In studying foreign policy closely with a modoscope, it has been my experience that while I disagree with M practitioners all, I respect them to a certain extent, especially the M2s, who are more committed to a fundamental approach, even though it’s wrong. The D thinkers, such as Theodore Roosevelt, the Bushes, Barack Obama, and Nixon and Kissinger, on the other hand, make me sick to my stomach.

The D history by Robert Dallek “Nixon and Kissinger” and the D account of Chinese history and Chinese-American relations by Kissinger himself entitled “On China” are torture for the integrating mind. The tellers revel in analysis without integration. The principles of their narrative revel in the failure of grand ideals and the rejection of principles, and even outwardly enjoy evasion, secrecy, and criminality as instruments of state policy.

Let us thus dispense with Nixon and Kissinger — Nixinger, for short — as quickly as possible.

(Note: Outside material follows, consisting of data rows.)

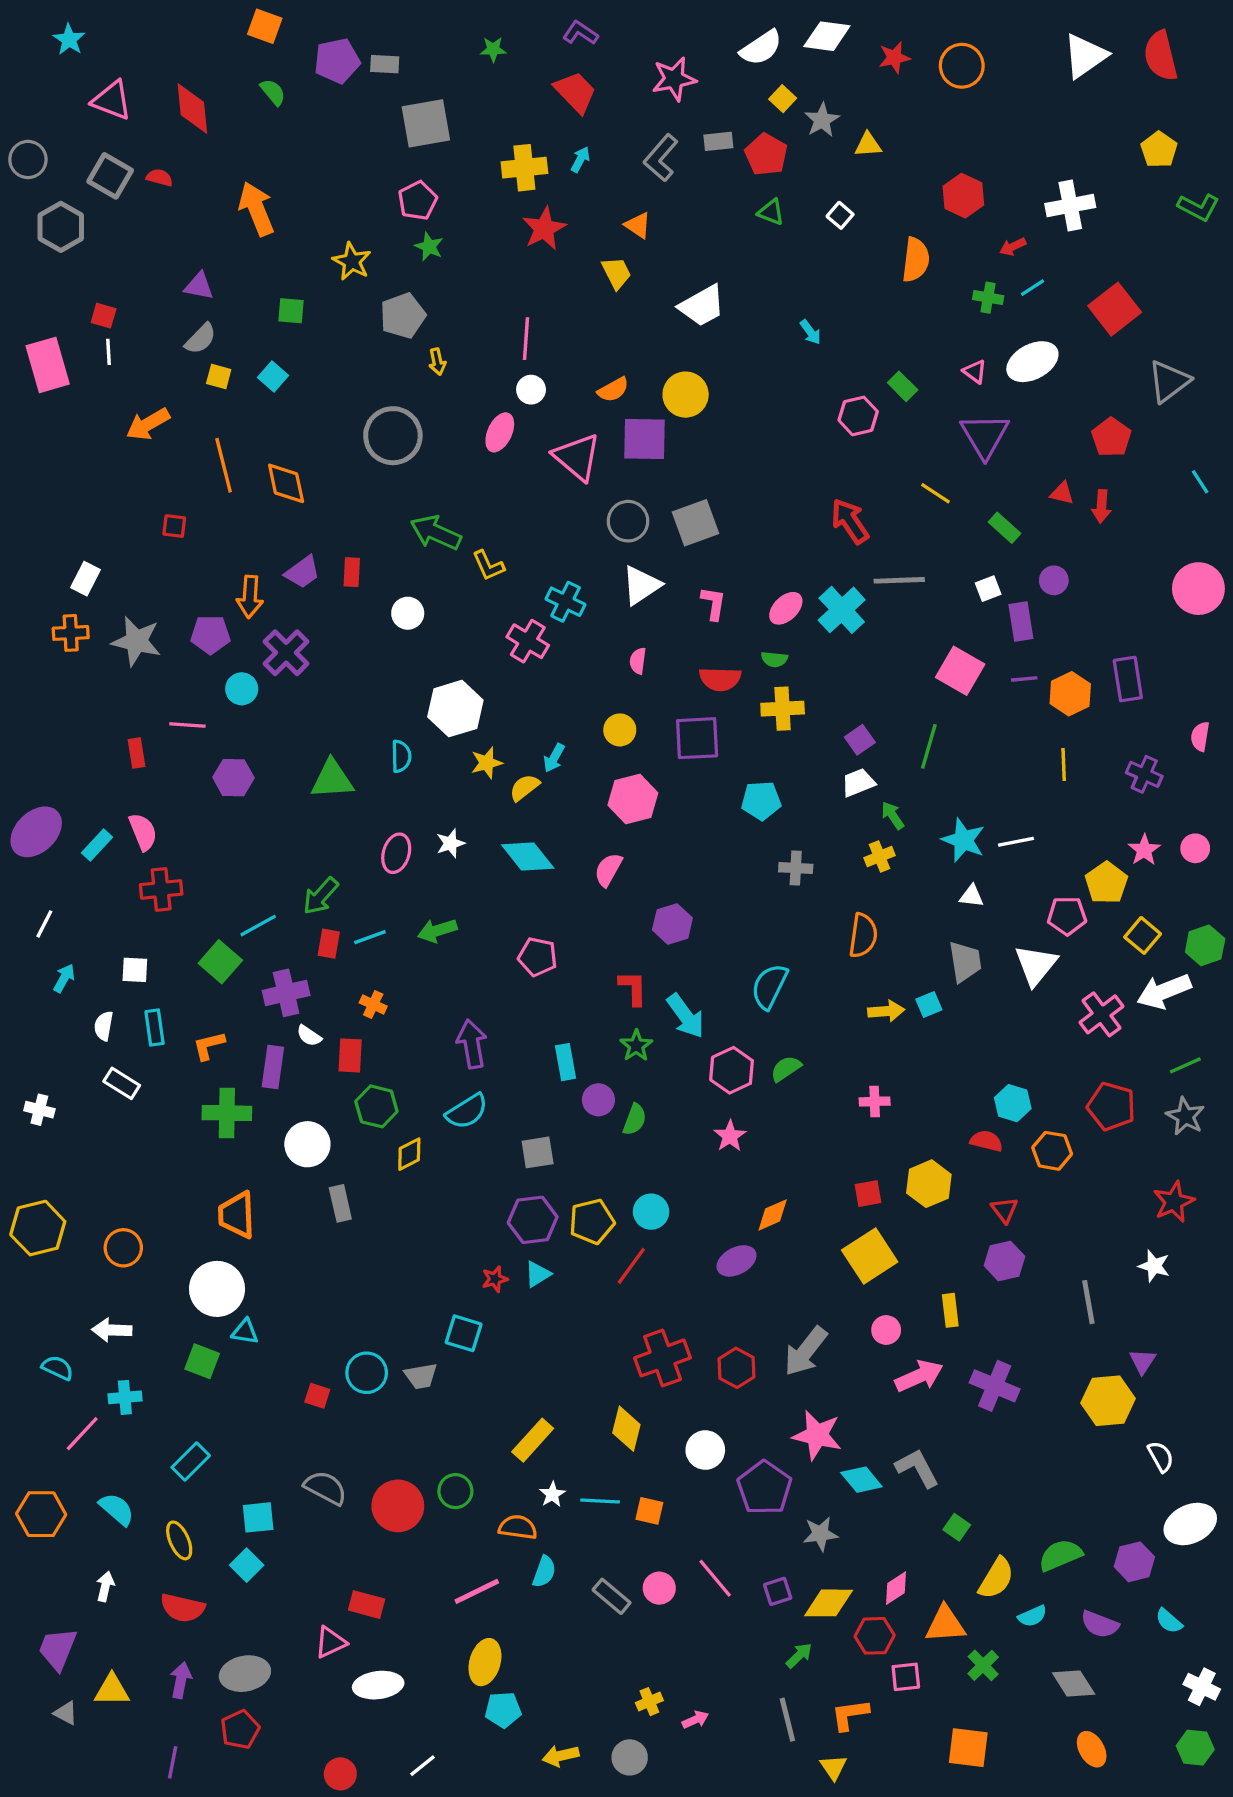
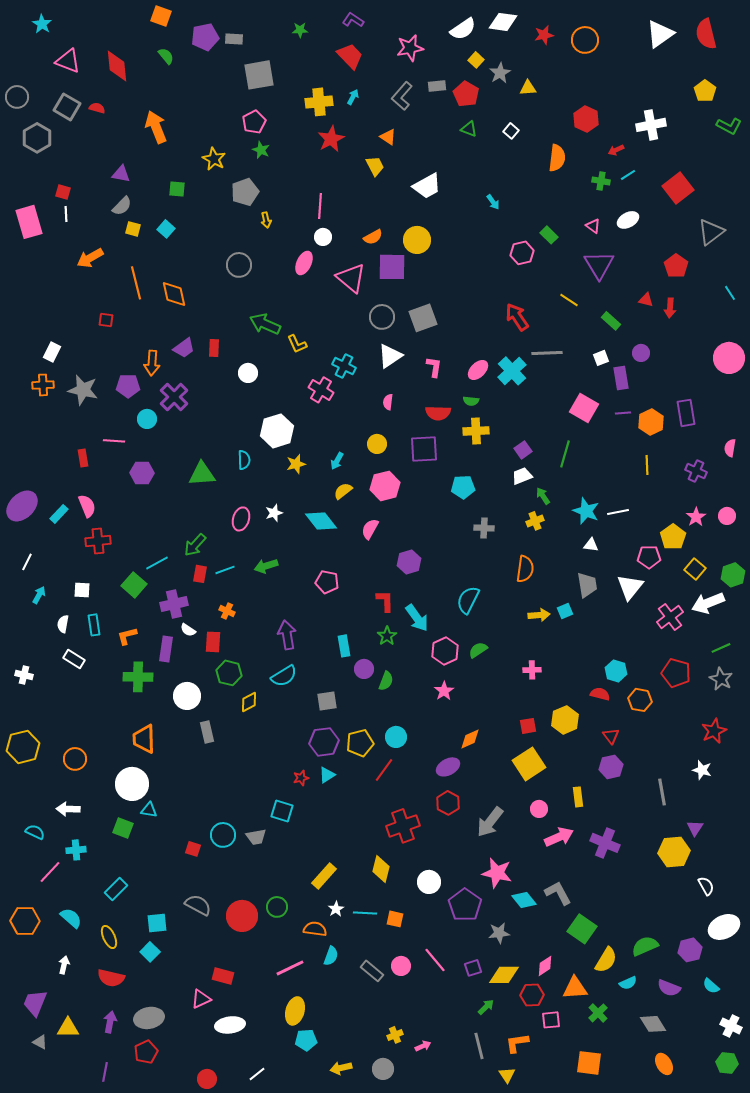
white ellipse: (1032, 362) -> (628, 220), size x0.7
gray circle: (393, 436) -> (239, 265), size x0.7
yellow semicircle: (524, 787) -> (343, 491), moved
red hexagon: (737, 1368) -> (448, 803), moved
green square: (957, 1527) -> (582, 929), size x1.8

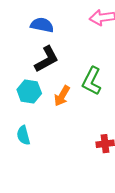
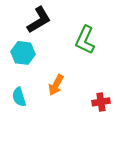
orange arrow: (62, 96) -> (56, 85), moved

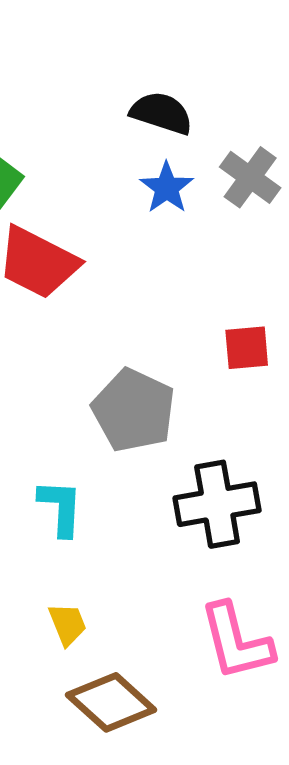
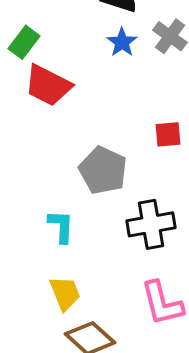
yellow trapezoid: (68, 624) -> (65, 293), size x1.4

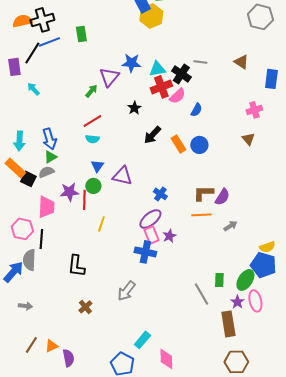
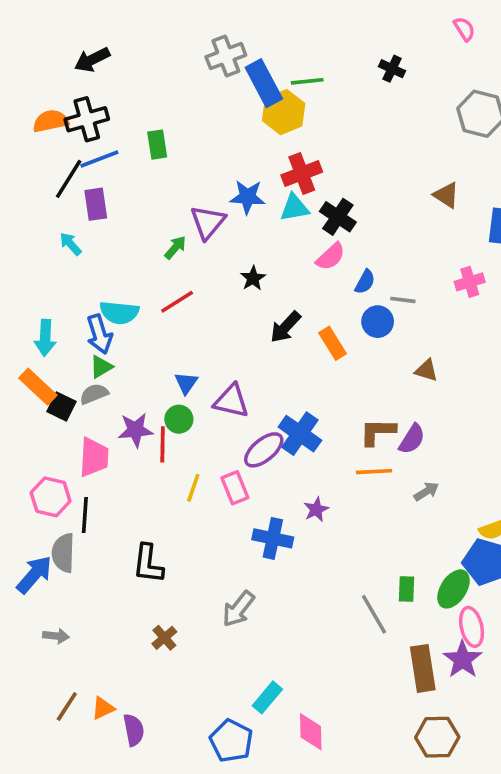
gray line: (200, 62) -> (403, 300), moved
purple rectangle: (14, 67) -> (96, 204), moved
red cross: (161, 87) -> (302, 173), moved
cyan semicircle: (92, 139) -> (119, 313), moved, size x1.5
brown triangle: (248, 139) -> (426, 370), moved, turned -32
blue circle: (199, 145) -> (378, 322), moved
blue cross: (160, 194) -> (300, 434), size x1.6
purple ellipse: (150, 219) -> (264, 450), moved
pink rectangle: (151, 235) -> (235, 488), moved
purple star: (237, 302) -> (463, 659), moved, size x1.5

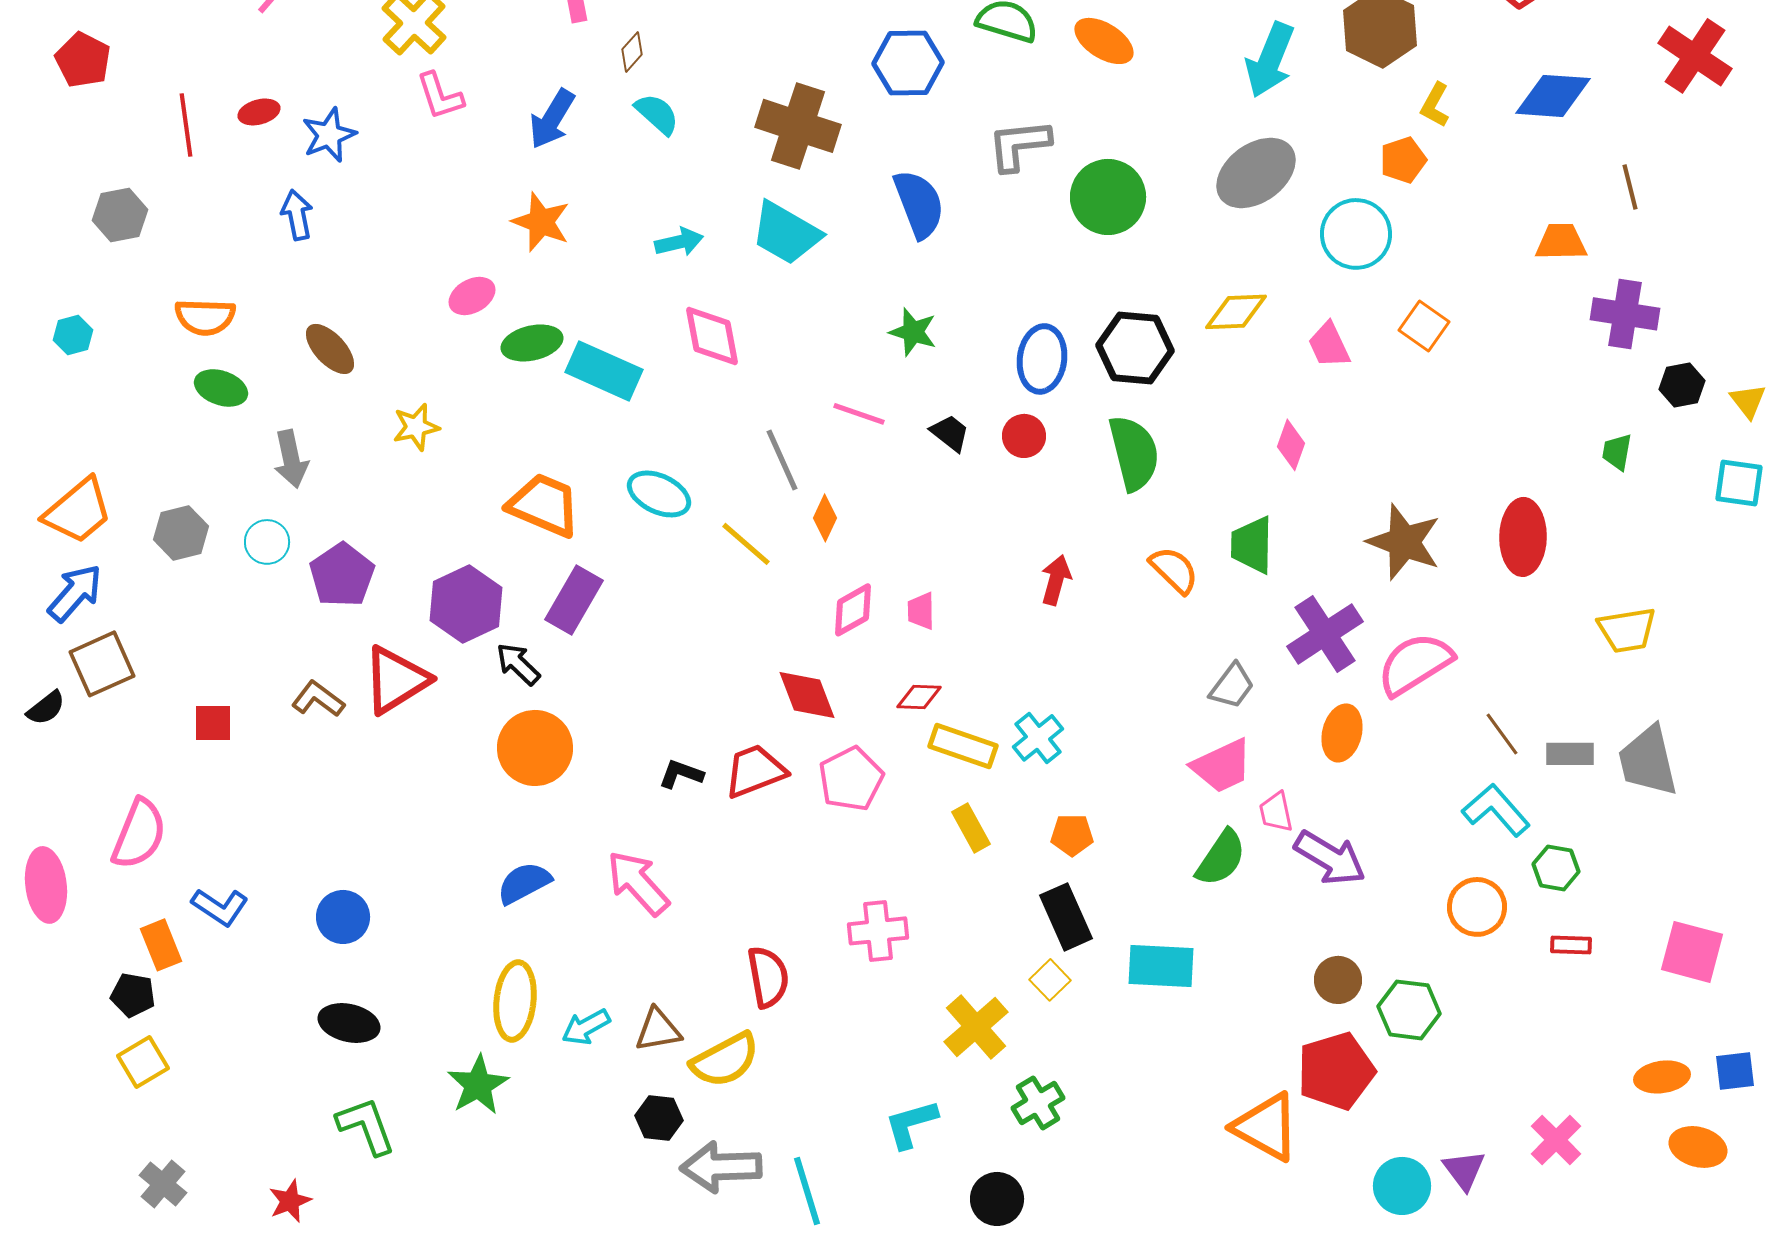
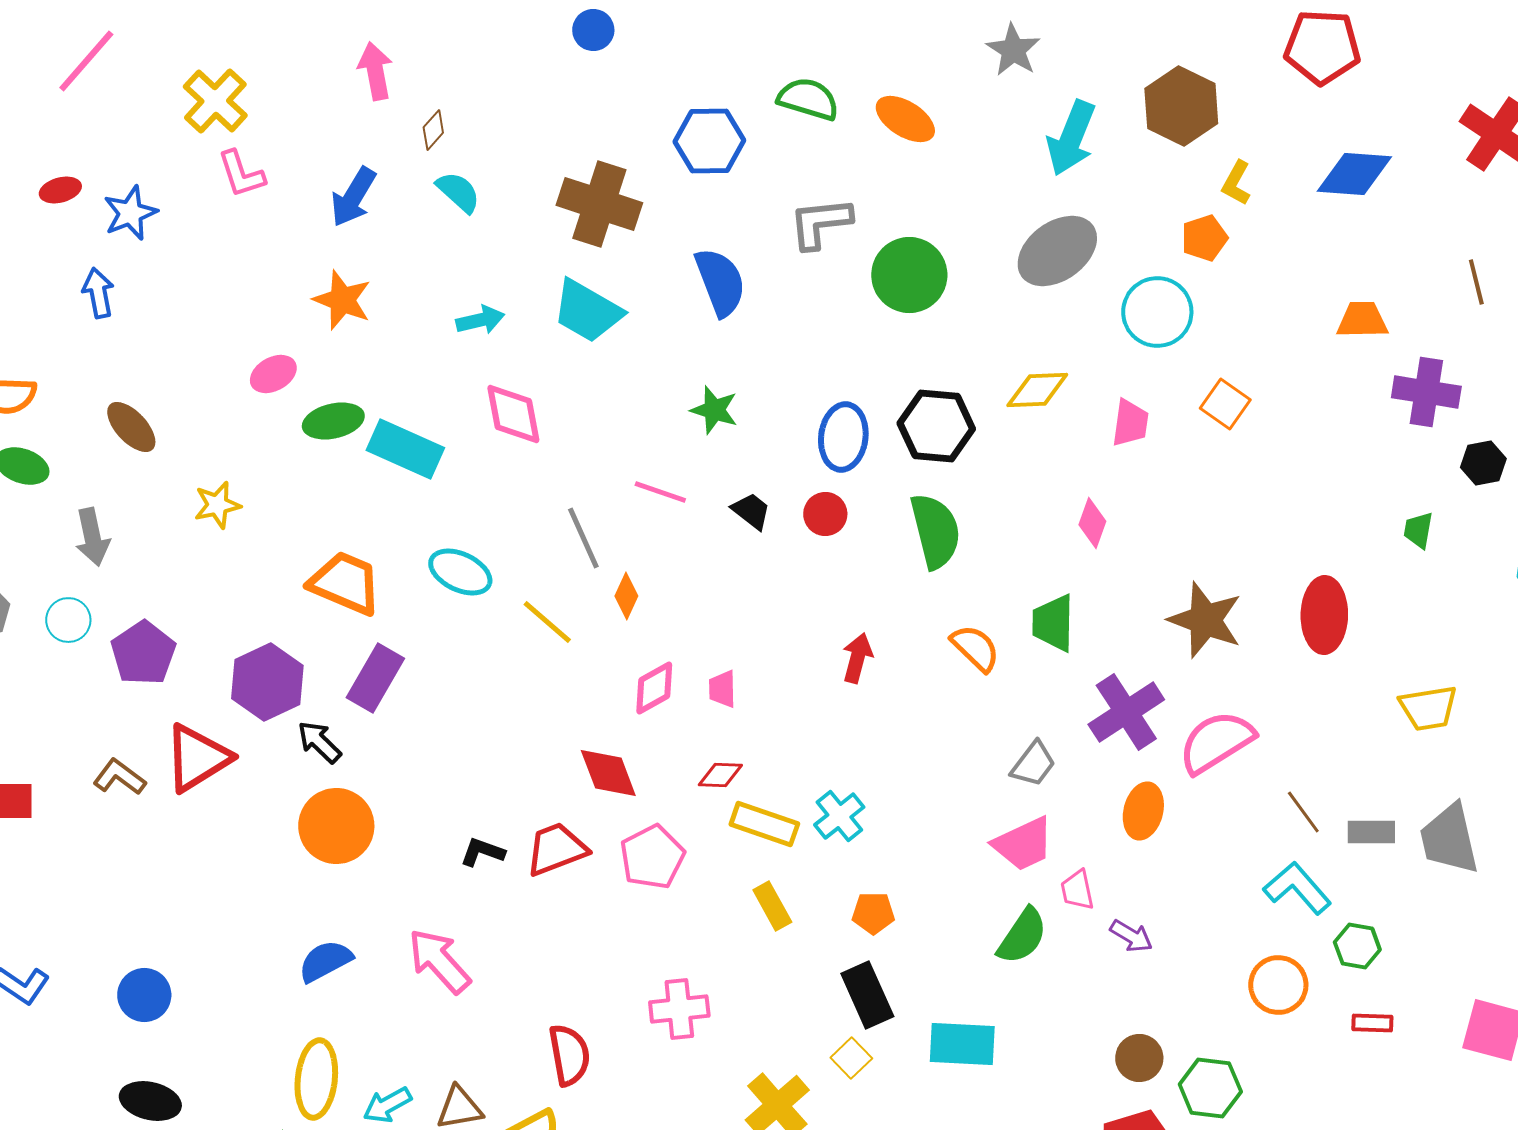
brown line: (1630, 187) -> (1476, 282), moved
pink trapezoid: (1329, 345) -> (1130, 423), turned -147
purple arrow: (1330, 858) -> (1131, 936), size x0.6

The foreign policy challenges of this era, stemming from the prior M tilt of the past four administrations, were considerable. Vietnam was an unmitigated disaster. Israel was locked in an existential conflict with its Arab neighbors. The Soviets had been emboldened by America inefficacy. And Latin America was turning to communism, influenced by Cuba’s revolution. Nixinger decided to address each of these situations with characteristic refusal to integrate, indeed with a deliberate intention to break apart the whole international system into regional puzzles to be handled by intensive secretive diplomacy, including, most notably the despicable empowerment of communist China by a supposedly staunchly anti-communist administration.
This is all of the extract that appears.